- _Records for this exercise_
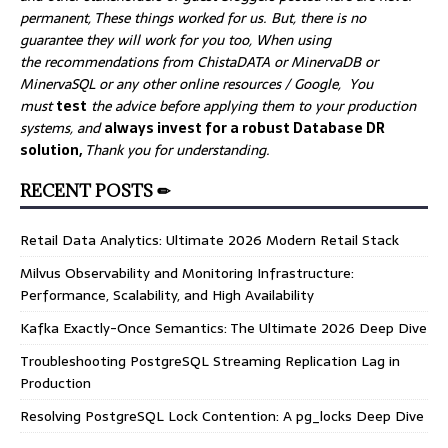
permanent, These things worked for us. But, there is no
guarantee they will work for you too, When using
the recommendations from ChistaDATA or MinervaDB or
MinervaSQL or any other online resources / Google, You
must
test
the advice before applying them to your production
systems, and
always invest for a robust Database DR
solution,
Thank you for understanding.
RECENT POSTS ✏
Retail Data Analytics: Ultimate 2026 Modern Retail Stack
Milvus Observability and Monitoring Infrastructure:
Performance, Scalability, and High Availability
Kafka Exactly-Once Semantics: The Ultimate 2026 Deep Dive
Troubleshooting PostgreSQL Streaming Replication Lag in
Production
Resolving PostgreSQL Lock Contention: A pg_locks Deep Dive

--

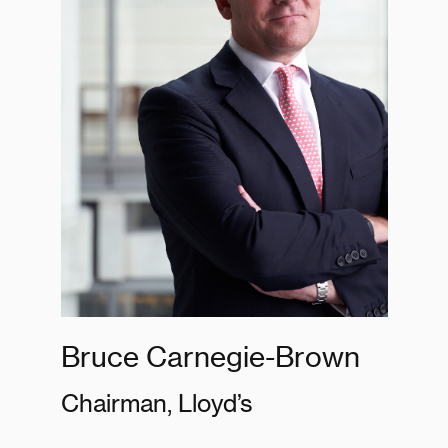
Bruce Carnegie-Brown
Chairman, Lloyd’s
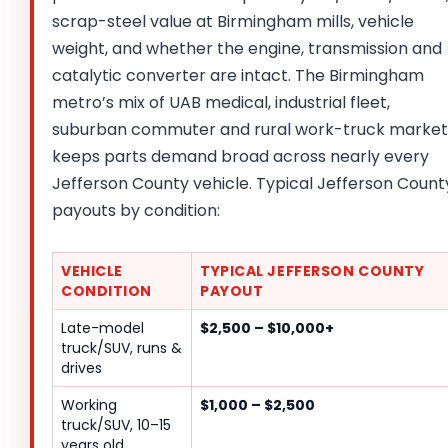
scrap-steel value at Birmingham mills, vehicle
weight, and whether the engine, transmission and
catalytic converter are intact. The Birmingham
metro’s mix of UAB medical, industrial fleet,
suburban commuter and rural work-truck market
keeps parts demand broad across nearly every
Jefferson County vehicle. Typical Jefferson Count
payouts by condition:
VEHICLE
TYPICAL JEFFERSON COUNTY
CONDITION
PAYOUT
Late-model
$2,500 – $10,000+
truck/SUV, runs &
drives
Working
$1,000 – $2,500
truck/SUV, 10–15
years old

* * *

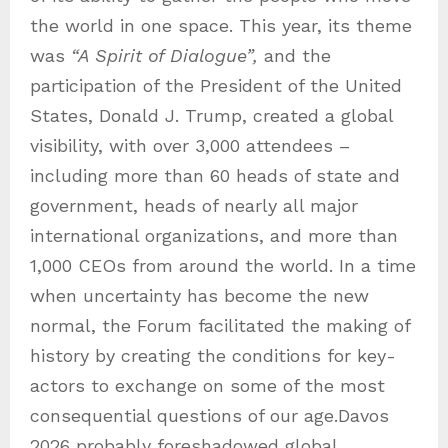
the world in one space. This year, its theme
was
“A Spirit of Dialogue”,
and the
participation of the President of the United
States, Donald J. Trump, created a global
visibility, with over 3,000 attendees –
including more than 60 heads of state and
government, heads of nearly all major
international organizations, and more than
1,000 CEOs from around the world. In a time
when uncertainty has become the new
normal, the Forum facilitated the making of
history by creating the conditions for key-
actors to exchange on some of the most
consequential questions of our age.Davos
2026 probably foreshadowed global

- _Exercise instructions_
Please give back, exactly as it stands above, the stretch from the line with "permanent, These things" through the line with "systems, and", and no line outside it.

- _Reply_
permanent, These things worked for us. But, there is no
guarantee they will work for you too, When using
the recommendations from ChistaDATA or MinervaDB or
MinervaSQL or any other online resources / Google, You
must
test
the advice before applying them to your production
systems, and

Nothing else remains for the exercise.